Transcribed page contents
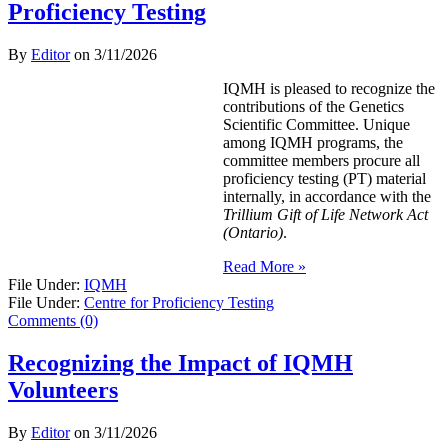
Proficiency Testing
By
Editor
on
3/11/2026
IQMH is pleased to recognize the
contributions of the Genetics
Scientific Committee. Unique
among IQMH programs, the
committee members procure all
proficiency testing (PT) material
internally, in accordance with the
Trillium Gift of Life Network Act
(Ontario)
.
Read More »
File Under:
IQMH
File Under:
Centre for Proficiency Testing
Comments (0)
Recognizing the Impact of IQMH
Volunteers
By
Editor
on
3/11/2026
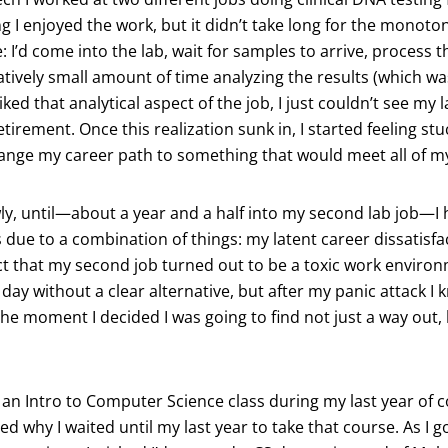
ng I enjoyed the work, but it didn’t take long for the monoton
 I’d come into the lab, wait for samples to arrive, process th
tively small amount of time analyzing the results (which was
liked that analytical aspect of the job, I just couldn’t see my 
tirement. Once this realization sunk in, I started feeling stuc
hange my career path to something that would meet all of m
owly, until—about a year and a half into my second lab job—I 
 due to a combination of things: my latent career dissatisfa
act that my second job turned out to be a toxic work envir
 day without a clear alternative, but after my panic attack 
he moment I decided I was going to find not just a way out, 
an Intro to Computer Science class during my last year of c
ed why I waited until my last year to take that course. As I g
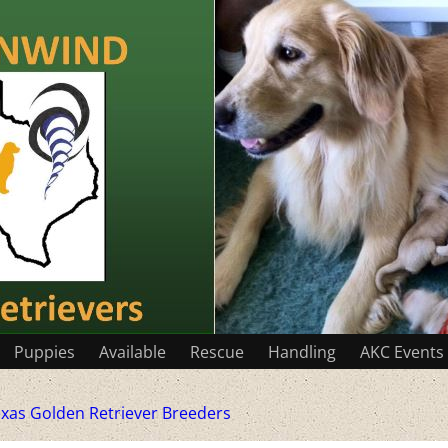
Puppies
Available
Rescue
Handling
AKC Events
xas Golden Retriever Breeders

What is needed
Your reply should restate every entry exactly, with the pictures left out.

Answer to the problem
Proficiency Testing
By
Editor
on
3/11/2026
IQMH is pleased to recognize the
contributions of the Genetics
Scientific Committee. Unique
among IQMH programs, the
committee members procure all
proficiency testing (PT) material
internally, in accordance with the
Trillium Gift of Life Network Act
(Ontario)
.
Read More »
File Under:
IQMH
File Under:
Centre for Proficiency Testing
Comments (0)
Recognizing the Impact of IQMH
Volunteers
By
Editor
on
3/11/2026
ng I enjoyed the work, but it didn’t take long for the monoton
 I’d come into the lab, wait for samples to arrive, process th
tively small amount of time analyzing the results (which was
liked that analytical aspect of the job, I just couldn’t see my 
tirement. Once this realization sunk in, I started feeling stuc
hange my career path to something that would meet all of m
owly, until—about a year and a half into my second lab job—I 
 due to a combination of things: my latent career dissatisfa
act that my second job turned out to be a toxic work envir
 day without a clear alternative, but after my panic attack 
he moment I decided I was going to find not just a way out, 
an Intro to Computer Science class during my last year of c
ed why I waited until my last year to take that course. As I g
Puppies
Available
Rescue
Handling
AKC Events
xas Golden Retriever Breeders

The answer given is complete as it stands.